**PROBLEM STATEMENT:**
Write out, exactly and in full, the line where "Outline whatever counts as stomach." appears together with all lines that follow it in the entries below. Do not include pictures.

*** EXERCISE DATA

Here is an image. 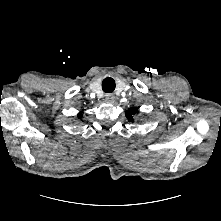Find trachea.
Masks as SVG:
<instances>
[{
	"label": "trachea",
	"instance_id": "1",
	"mask_svg": "<svg viewBox=\"0 0 221 221\" xmlns=\"http://www.w3.org/2000/svg\"><path fill=\"white\" fill-rule=\"evenodd\" d=\"M102 88L104 92L111 93L115 89V81L110 77L105 78L102 83Z\"/></svg>",
	"mask_w": 221,
	"mask_h": 221
}]
</instances>
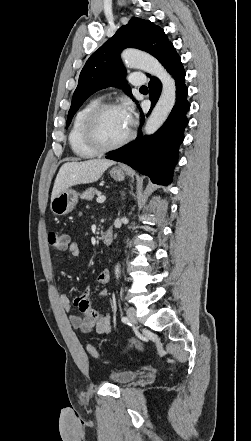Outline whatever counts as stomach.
Wrapping results in <instances>:
<instances>
[{
	"instance_id": "obj_1",
	"label": "stomach",
	"mask_w": 251,
	"mask_h": 441,
	"mask_svg": "<svg viewBox=\"0 0 251 441\" xmlns=\"http://www.w3.org/2000/svg\"><path fill=\"white\" fill-rule=\"evenodd\" d=\"M111 177L116 181H123L125 173L120 167L110 170ZM78 202V194L72 189H67L51 200L50 208L55 215H64L71 212Z\"/></svg>"
}]
</instances>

******

**COMPLETED EXERCISE:**
Outline whatever counts as stomach.
Wrapping results in <instances>:
<instances>
[{
	"instance_id": "obj_1",
	"label": "stomach",
	"mask_w": 251,
	"mask_h": 441,
	"mask_svg": "<svg viewBox=\"0 0 251 441\" xmlns=\"http://www.w3.org/2000/svg\"><path fill=\"white\" fill-rule=\"evenodd\" d=\"M111 177L116 181H123L125 173L120 167L110 170ZM78 202V194L72 189H67L51 200L50 208L55 215H64L71 212Z\"/></svg>"
}]
</instances>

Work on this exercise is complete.